The problem with money substitutes that fail these two initial tests is that they become subject to volatilities that disrupt their use. Gold is such an item. Bitcoin is another one. Pay for something with bitcoin and how do you know how much you are paying in comparison to the rest of your daily transactions?
The third characteristic of money is that it is a “store of value.” It supplies an answer to the question, “Where can I safely place my accumulation of wealth, the result of my work effort, the gathering of my savings, –and have it hold its value?” Store of value is very important to gold.
Historically, gold, as well as silver and other precious items like diamonds to a lesser extent, has been seen as a place to store value. Gold worked in this regard: it was fungible, it was measurable by weight, and it was the same worldwide; and so it remained for many centuries the traditional place to store value.
In the beginning, central banks traded gold and used it as a reserve because it was such a successful store of value. The central banks still retain their attachment to gold, even when they do not want to admit it.
Now let us get to the wild volatilities of the gold market in the last few days and weeks.

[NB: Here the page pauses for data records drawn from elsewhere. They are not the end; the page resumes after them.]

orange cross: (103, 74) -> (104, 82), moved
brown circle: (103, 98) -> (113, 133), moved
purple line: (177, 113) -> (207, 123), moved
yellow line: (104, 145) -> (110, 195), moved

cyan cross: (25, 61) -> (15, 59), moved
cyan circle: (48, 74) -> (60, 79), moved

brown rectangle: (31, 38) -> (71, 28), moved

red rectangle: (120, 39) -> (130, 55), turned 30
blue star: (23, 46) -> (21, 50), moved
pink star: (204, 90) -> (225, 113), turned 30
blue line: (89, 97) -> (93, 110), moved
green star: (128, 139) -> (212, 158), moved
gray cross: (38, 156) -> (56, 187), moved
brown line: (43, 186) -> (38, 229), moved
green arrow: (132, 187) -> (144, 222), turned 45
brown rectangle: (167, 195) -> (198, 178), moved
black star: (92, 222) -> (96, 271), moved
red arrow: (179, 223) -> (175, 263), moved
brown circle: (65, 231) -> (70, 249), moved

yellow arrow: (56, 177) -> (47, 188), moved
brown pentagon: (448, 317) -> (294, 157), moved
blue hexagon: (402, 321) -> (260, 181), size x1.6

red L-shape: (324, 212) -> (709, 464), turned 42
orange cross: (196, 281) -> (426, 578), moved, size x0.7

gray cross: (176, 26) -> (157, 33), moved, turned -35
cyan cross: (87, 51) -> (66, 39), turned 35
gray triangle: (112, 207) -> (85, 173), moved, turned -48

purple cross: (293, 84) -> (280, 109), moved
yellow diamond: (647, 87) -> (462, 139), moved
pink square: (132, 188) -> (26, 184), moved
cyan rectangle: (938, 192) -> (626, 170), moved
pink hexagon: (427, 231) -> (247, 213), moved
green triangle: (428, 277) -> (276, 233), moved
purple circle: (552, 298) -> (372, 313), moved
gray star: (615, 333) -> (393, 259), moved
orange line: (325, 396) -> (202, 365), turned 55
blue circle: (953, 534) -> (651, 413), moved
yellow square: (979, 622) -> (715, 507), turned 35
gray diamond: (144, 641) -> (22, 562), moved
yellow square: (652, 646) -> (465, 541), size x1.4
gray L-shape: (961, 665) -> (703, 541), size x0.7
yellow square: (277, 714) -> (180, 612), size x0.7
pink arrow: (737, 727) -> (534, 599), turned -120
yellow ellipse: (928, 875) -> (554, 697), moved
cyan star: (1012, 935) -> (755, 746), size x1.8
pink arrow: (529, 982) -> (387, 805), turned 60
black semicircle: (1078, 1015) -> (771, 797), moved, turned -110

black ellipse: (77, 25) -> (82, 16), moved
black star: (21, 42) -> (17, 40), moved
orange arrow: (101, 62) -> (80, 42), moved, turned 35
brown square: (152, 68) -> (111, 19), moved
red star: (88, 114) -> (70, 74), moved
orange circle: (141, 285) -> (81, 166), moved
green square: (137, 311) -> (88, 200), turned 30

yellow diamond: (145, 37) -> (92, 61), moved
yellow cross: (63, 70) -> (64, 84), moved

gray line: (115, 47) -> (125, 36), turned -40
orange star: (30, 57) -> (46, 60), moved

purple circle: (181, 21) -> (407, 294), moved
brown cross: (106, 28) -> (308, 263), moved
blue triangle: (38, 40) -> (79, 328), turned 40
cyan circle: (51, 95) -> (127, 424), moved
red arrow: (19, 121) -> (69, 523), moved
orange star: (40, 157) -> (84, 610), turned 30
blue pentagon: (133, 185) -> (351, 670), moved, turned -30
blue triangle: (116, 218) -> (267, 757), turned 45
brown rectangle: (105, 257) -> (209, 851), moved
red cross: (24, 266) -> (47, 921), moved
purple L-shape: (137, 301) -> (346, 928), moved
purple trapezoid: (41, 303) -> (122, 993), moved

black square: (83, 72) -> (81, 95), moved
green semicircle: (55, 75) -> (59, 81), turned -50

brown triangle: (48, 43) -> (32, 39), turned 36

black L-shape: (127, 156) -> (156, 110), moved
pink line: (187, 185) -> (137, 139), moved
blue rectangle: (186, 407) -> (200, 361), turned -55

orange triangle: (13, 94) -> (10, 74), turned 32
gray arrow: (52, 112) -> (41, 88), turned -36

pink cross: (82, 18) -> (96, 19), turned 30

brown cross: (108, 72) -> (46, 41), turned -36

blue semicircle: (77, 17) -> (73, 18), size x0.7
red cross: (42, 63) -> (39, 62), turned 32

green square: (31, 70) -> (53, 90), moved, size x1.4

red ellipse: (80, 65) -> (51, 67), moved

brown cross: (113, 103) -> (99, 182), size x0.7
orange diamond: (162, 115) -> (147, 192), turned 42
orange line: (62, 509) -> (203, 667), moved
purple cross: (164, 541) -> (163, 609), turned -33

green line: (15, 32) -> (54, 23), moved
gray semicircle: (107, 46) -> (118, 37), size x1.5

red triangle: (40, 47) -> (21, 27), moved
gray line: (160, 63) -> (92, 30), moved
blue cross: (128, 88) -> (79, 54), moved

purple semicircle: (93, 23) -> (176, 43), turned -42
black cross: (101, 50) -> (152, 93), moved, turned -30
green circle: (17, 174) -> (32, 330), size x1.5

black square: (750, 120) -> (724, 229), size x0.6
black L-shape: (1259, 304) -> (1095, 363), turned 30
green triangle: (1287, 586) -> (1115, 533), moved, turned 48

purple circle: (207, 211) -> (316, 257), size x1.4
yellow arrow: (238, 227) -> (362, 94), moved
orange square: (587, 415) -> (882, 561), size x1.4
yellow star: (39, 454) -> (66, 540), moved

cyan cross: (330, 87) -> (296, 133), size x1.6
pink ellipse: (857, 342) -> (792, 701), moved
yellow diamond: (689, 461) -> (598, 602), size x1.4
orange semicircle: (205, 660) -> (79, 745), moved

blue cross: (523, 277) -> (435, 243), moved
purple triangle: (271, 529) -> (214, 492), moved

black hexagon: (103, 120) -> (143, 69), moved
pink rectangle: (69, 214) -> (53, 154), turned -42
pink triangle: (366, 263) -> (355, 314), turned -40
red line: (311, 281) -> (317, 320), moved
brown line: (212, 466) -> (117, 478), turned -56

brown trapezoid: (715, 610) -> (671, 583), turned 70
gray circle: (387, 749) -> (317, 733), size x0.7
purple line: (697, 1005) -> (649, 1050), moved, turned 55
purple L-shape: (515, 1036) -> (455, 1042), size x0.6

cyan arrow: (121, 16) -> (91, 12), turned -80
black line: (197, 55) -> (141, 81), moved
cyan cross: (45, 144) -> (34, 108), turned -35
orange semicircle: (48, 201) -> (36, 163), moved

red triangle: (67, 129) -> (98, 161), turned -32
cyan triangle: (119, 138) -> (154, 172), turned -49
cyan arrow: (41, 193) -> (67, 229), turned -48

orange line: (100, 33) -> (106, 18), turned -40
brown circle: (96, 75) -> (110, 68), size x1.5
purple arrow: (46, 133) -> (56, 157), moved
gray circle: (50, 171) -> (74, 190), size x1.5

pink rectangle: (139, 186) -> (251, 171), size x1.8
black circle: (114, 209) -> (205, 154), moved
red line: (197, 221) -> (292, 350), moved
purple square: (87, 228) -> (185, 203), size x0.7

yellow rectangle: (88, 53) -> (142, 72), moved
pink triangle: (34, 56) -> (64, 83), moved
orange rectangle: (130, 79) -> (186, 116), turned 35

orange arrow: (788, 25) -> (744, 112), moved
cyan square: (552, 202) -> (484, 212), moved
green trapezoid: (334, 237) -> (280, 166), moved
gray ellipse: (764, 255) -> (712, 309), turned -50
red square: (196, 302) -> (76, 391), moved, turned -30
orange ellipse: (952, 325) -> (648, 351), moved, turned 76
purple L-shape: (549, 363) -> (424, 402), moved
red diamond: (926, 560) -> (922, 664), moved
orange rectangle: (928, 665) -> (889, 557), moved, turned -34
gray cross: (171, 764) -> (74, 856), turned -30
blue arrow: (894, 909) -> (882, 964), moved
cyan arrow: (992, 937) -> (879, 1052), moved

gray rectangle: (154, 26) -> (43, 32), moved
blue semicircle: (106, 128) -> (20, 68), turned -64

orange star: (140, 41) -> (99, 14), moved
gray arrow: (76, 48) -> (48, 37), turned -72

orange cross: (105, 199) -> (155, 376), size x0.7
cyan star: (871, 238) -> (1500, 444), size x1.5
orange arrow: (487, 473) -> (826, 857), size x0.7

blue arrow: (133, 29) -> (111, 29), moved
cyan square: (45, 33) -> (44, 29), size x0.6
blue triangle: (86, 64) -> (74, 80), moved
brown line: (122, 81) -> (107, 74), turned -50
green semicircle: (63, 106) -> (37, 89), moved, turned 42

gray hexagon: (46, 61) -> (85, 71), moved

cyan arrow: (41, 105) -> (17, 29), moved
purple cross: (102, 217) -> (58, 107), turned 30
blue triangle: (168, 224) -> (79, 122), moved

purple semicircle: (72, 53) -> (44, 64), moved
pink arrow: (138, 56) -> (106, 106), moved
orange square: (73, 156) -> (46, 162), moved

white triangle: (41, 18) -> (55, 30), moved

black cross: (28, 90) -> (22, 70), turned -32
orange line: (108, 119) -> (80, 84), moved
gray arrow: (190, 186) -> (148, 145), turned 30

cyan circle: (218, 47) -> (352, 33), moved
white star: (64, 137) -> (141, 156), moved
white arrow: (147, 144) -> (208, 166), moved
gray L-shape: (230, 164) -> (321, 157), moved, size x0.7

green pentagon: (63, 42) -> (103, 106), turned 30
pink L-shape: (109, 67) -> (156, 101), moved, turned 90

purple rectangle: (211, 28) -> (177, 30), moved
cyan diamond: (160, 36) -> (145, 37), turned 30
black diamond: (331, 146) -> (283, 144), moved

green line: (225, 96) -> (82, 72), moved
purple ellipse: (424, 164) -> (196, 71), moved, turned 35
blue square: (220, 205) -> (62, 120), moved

In Europe we have a crisis. The crisis involves Cyprus and its ability to pay. Cyprus is broke. It owes more than it has and more than it can earn. And it is beset by a banking collapse in the midst of all this. Cyprus uses the euro for money like the all other Eurozone members. With the euro, the monetary characteristics needed for transactions and pricing still apply, and so Cyprus now has to lock up part of its money because capital controls have been imposed. Furthermore, Cypriots have been restricted in their ability to take their euros and convert them to another currency such as dollars, yen, or pounds. Lastly, Cyprus has some gold, as do most other countries around the world.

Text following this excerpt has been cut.